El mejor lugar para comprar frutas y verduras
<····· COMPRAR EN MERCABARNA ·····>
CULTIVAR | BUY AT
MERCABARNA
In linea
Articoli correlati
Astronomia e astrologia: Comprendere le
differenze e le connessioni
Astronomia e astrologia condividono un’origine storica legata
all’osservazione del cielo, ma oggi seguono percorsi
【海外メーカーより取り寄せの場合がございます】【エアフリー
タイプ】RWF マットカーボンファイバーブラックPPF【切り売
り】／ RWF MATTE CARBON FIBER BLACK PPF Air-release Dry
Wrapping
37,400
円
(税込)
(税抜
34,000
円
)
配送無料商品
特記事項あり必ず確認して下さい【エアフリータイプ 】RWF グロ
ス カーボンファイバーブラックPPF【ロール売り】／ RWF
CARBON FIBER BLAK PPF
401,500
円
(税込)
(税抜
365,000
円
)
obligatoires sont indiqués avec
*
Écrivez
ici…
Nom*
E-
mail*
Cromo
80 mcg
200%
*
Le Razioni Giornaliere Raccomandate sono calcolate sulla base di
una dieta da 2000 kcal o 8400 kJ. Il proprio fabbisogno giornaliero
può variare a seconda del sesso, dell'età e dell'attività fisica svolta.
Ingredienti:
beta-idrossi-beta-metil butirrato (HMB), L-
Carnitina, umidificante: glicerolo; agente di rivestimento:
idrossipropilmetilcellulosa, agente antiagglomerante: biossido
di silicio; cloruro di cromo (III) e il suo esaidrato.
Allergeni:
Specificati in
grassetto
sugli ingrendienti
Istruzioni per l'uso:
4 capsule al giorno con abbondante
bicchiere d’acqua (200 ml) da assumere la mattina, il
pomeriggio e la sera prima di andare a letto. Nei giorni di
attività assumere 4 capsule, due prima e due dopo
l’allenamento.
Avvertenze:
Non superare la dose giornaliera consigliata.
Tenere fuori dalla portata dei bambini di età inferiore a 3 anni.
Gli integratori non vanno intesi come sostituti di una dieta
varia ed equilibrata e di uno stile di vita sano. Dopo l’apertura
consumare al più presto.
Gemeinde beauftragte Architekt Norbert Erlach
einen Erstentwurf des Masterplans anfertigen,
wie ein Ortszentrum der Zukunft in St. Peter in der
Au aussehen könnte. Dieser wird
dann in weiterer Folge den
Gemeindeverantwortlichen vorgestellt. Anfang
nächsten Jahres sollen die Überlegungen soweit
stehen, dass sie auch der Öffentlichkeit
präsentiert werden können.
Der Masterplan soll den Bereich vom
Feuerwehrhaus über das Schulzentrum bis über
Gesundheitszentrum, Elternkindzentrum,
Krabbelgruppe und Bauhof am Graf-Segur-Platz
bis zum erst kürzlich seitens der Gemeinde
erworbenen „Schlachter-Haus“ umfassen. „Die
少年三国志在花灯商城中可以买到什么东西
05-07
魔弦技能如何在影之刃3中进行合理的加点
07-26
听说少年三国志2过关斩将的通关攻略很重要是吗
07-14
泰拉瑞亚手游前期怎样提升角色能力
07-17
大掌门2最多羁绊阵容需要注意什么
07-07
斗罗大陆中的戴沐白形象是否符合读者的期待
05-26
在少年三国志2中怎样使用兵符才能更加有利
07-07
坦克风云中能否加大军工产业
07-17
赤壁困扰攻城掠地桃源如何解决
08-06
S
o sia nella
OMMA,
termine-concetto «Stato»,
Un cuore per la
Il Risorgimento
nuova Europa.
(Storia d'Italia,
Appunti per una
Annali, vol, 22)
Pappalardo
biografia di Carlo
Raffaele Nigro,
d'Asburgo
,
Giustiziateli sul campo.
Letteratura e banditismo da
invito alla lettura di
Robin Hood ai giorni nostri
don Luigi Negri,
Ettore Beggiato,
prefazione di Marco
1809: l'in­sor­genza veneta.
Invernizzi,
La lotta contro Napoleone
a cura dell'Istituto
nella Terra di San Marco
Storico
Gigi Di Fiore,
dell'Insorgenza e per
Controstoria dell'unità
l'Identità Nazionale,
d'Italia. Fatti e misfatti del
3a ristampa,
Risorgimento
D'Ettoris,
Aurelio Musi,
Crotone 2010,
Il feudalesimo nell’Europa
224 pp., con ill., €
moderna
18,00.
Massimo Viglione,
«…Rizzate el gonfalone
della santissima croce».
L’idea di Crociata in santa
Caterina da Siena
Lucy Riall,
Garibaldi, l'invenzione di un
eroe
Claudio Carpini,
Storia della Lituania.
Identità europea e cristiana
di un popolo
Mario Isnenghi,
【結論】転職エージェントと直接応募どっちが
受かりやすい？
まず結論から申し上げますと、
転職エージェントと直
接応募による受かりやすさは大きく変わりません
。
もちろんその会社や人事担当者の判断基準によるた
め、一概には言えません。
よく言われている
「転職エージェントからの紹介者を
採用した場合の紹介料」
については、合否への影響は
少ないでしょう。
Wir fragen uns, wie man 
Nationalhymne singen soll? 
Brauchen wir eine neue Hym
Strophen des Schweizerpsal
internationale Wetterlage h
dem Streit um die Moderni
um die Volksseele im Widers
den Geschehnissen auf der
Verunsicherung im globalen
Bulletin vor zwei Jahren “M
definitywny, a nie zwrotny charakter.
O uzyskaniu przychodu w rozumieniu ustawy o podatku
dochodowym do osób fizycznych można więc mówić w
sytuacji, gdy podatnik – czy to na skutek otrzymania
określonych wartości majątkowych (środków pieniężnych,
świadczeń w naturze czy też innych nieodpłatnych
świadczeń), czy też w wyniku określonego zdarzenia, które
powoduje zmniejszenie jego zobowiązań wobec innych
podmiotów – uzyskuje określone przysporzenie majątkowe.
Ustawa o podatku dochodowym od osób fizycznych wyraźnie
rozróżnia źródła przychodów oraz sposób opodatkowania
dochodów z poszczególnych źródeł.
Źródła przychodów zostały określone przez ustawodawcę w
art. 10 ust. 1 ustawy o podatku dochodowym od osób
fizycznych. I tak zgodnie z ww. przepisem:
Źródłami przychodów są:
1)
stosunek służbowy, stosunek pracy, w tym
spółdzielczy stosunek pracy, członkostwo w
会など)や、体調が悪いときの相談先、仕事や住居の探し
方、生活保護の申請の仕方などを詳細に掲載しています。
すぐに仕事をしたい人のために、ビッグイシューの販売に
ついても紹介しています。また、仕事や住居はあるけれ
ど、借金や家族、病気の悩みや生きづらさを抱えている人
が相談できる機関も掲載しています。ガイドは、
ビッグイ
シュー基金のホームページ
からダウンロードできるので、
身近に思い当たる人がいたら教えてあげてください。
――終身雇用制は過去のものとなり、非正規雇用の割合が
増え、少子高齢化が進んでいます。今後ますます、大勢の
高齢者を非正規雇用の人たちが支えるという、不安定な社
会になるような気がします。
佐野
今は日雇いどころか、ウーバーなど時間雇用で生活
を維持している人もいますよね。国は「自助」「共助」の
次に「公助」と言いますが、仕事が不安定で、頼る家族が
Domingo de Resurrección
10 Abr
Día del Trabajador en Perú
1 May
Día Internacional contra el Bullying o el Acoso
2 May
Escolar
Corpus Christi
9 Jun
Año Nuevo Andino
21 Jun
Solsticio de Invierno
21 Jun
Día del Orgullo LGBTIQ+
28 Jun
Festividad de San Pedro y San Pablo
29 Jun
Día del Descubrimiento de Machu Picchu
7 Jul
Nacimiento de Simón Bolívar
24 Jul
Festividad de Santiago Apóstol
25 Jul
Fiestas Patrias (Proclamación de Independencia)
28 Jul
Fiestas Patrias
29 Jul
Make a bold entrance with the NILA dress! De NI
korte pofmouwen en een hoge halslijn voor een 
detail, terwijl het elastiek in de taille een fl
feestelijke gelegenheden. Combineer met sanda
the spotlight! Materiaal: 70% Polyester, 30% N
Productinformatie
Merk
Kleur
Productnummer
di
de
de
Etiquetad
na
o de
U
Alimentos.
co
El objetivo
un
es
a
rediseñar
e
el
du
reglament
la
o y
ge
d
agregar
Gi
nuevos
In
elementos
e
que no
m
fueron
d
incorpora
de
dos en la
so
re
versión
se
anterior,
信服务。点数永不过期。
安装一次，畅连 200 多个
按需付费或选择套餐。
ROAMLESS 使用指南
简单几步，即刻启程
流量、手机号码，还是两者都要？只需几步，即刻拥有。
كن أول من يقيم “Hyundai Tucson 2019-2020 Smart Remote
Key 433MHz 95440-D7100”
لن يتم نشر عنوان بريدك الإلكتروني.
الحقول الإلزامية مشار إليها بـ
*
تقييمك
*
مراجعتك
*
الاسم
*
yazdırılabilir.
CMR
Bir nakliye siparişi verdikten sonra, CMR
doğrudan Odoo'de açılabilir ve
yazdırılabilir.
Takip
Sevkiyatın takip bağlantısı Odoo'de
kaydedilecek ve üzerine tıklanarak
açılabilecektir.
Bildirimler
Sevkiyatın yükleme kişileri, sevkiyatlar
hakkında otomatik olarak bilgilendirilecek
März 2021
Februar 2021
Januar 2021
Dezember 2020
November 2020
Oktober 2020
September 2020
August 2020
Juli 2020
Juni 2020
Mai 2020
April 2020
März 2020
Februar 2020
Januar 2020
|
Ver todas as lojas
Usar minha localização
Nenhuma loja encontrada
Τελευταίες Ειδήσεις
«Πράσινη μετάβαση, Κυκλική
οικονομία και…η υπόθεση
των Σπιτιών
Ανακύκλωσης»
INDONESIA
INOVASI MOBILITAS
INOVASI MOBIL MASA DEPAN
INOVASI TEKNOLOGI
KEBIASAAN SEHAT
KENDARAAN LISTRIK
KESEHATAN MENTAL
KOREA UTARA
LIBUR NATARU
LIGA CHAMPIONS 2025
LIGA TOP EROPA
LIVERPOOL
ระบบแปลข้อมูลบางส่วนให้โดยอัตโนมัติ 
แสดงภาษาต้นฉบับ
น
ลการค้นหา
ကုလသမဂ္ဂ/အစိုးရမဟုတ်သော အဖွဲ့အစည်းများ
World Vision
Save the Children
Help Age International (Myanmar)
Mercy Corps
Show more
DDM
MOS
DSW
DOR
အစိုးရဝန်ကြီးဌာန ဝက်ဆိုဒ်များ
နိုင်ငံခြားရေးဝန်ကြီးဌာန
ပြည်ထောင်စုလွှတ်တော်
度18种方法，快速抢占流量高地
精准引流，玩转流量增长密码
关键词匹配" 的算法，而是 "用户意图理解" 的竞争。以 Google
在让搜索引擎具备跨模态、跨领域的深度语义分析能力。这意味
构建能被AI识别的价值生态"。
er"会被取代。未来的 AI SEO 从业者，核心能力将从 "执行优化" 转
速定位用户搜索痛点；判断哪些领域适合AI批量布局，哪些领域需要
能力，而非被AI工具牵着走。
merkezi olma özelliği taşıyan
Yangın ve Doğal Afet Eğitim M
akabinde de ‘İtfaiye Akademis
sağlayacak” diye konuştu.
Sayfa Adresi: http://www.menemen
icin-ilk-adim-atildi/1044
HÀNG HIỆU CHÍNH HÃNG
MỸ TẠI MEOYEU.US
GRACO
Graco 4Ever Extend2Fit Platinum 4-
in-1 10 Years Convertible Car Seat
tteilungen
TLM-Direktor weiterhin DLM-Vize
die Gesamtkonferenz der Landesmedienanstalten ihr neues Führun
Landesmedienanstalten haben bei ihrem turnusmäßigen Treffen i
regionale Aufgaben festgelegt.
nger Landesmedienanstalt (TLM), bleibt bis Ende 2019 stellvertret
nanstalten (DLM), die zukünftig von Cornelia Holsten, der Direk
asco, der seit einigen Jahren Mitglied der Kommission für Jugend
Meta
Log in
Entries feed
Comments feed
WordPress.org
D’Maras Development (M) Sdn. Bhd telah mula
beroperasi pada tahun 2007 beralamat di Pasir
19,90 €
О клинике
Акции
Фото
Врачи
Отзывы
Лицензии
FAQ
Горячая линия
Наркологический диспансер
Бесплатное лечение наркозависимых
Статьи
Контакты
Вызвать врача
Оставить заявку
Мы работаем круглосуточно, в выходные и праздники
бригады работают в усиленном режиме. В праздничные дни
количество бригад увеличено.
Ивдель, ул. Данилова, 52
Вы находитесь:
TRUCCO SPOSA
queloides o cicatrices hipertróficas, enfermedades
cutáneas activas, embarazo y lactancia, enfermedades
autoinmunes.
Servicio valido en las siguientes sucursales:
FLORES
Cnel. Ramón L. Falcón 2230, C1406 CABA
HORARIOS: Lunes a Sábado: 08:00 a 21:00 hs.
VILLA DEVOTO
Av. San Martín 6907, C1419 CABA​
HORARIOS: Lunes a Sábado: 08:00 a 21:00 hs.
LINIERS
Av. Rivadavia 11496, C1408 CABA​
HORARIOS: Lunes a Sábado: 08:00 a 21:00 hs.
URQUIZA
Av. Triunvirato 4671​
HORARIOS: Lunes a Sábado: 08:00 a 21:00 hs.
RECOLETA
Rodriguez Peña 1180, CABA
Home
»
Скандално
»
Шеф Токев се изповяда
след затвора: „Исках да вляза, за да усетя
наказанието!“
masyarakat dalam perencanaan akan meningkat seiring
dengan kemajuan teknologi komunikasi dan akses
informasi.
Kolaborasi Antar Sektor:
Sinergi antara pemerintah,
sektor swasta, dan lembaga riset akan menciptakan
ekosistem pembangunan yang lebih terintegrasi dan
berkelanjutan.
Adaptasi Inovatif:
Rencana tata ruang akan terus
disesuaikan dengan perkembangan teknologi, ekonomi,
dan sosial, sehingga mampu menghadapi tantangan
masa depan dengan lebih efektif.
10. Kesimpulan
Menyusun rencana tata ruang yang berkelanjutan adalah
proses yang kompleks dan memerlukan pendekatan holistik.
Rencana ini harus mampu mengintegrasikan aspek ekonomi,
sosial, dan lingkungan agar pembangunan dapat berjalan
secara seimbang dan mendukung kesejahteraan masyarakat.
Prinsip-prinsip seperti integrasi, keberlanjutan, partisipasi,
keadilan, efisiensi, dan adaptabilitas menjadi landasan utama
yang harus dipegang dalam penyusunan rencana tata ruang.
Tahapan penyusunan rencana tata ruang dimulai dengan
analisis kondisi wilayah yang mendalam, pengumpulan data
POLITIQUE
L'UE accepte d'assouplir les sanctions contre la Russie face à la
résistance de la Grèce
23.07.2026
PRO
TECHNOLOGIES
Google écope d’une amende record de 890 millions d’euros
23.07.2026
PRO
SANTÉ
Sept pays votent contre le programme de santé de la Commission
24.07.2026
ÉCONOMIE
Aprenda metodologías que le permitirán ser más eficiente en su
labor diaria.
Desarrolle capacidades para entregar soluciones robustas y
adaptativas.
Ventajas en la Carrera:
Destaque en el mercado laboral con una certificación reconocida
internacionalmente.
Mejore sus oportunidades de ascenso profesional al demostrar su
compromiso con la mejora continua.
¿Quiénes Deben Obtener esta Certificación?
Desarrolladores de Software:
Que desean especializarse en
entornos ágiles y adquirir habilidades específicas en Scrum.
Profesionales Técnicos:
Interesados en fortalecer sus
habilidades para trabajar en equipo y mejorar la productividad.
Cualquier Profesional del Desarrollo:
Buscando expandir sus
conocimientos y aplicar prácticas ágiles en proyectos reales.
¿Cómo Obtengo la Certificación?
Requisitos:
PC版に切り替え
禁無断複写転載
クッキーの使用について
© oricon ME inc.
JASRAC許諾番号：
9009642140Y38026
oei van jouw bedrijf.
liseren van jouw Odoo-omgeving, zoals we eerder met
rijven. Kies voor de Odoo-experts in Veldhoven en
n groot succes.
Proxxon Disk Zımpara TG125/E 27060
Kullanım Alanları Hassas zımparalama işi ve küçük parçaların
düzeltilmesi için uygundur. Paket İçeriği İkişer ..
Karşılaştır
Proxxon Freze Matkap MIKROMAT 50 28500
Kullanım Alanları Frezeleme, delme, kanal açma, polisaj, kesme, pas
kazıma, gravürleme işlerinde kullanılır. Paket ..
***
## TASK REQUIREMENTS
Go through the records above and return each line in which the word "agente" occurs.

## SOLUTION BELOW
Carnitina, umidificante: glicerolo; agente di rivestimento:
idrossipropilmetilcellulosa, agente antiagglomerante: biossido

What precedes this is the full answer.